About intervening in Syria:

What is clear is that the US is in a difficult situation. It does not want the pro Saudi Islamic fundamentalists in power. That would upset the balance against Israel. So what it really wants is the emergence of an alternative “secular’ strong man, who however would consent to be a US client. Anyone who believes that intervention has any greater humanitarian cause must explain why the peaceful struggles got no support. And also, why the US is silent about the military coup that overthrew the elected government in Egypt.

So of course we must oppose US intervention in Sytria.
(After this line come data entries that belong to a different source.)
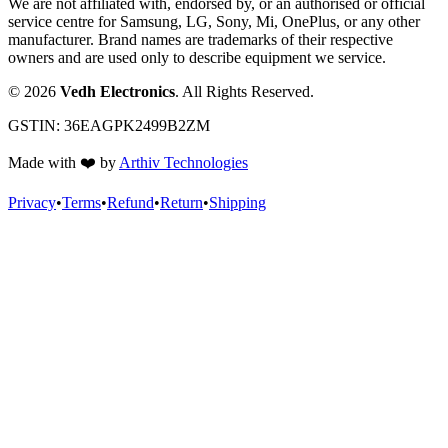
We are not affiliated with, endorsed by, or an authorised or official
service centre for Samsung, LG, Sony, Mi, OnePlus, or any other
manufacturer. Brand names are trademarks of their respective
owners and are used only to describe equipment we service.
©
2026
Vedh Electronics
. All Rights Reserved.
GSTIN:
36EAGPK2499B2ZM
Made with
❤️
by
Arthiv Technologies
Privacy
•
Terms
•
Refund
•
Return
•
Shipping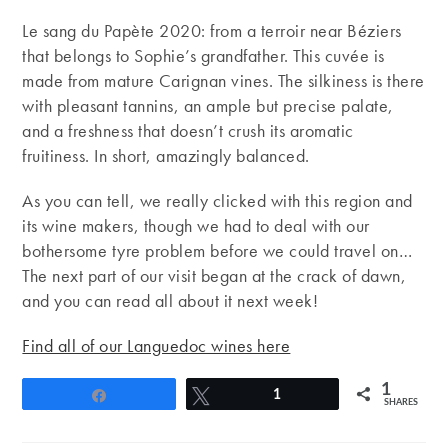
Le sang du Papète 2020: from a terroir near Béziers
that belongs to Sophie’s grandfather. This cuvée is
made from mature Carignan vines. The silkiness is there
with pleasant tannins, an ample but precise palate,
and a freshness that doesn’t crush its aromatic
fruitiness. In short, amazingly balanced.
As you can tell, we really clicked with this region and
its wine makers, though we had to deal with our
bothersome tyre problem before we could travel on…
The next part of our visit began at the crack of dawn,
and you can read all about it next week!
Find all of our Languedoc wines here
1
Share
Tweet
1
SHARES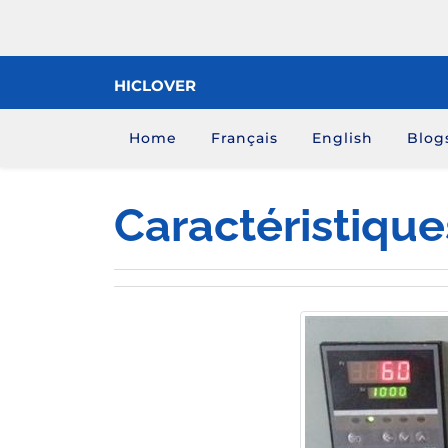
Skip
to
content
HICLOVER
Home
Français
English
Blog
Caractéristiques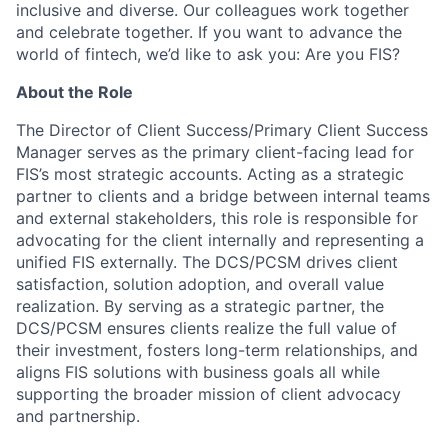
inclusive and diverse. Our colleagues work together
and celebrate together. If you want to advance the
world of fintech, we’d like to ask you: Are you FIS?
About the Role
The Director of Client Success/Primary Client Success
Manager serves as the primary client-facing lead for
FIS’s most strategic accounts. Acting as a strategic
partner to clients and a bridge between internal teams
and external stakeholders, this role is responsible for
advocating for the client internally and representing a
unified FIS externally. The DCS/PCSM drives client
satisfaction, solution adoption, and overall value
realization. By serving as a strategic partner, the
DCS/PCSM ensures clients realize the full value of
their investment, fosters long-term relationships, and
aligns FIS solutions with business goals all while
supporting the broader mission of client advocacy
and partnership.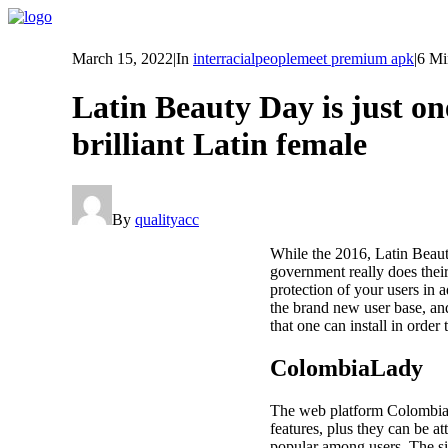
March 15, 2022
|
In
interracialpeoplemeet premium apk
|
6 Mi
Latin Beauty Day is just on
brilliant Latin female
By
qualityacc
While the 2016, Latin Beauty
government really does thei
protection of your users in 
the brand new user base, a
that one can install in order 
ColombiaLady
The web platform ColombiaLa
features, plus they can be at
popular among users. The si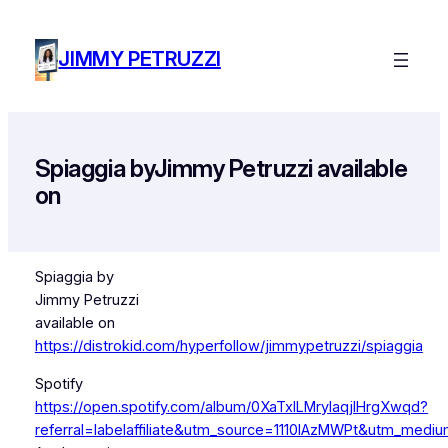
Skip
to
JIMMY PETRUZZI
content
Spiaggia byJimmy Petruzzi available
on
Spiaggia by
Jimmy Petruzzi
available on
https://distrokid.com/hyperfollow/jimmypetruzzi/spiaggia
Spotify
https://open.spotify.com/album/0XaTxlLMryIaqjlHrgXwqd?
referral=labelaffiliate&utm_source=1110lAzMWPt&utm_medium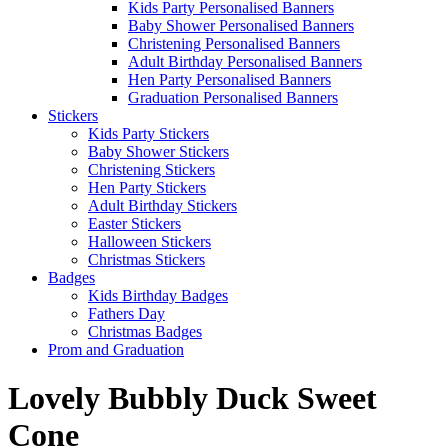
Kids Party Personalised Banners
Baby Shower Personalised Banners
Christening Personalised Banners
Adult Birthday Personalised Banners
Hen Party Personalised Banners
Graduation Personalised Banners
Stickers
Kids Party Stickers
Baby Shower Stickers
Christening Stickers
Hen Party Stickers
Adult Birthday Stickers
Easter Stickers
Halloween Stickers
Christmas Stickers
Badges
Kids Birthday Badges
Fathers Day
Christmas Badges
Prom and Graduation
Lovely Bubbly Duck Sweet
Cone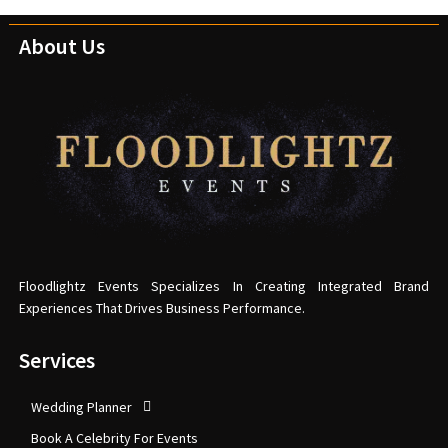
About Us
Floodlightz Events Specializes In Creating Integrated Brand
Experiences That Drives Business Performance.
Services
Wedding Planner
Book A Celebrity For Events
We must do so, first, by organising and demonstrating everywhere.  Beyond that, we do it by intensifying anti capitalist struggles everywhere, so that world capitalism faces many points of resistance. At the same time, we must reject any support, decked up in any form, to the brutal capitalist regimes of weaker countries.

Real anti-imperialism has to incorporate anti-capitalism. At the same time, we believe that in the face of impending Us threat, the central slogan must be to oppose all interventions in Syria, not a detailed political analysis, since the central goal is to mobilise the maximum number of people.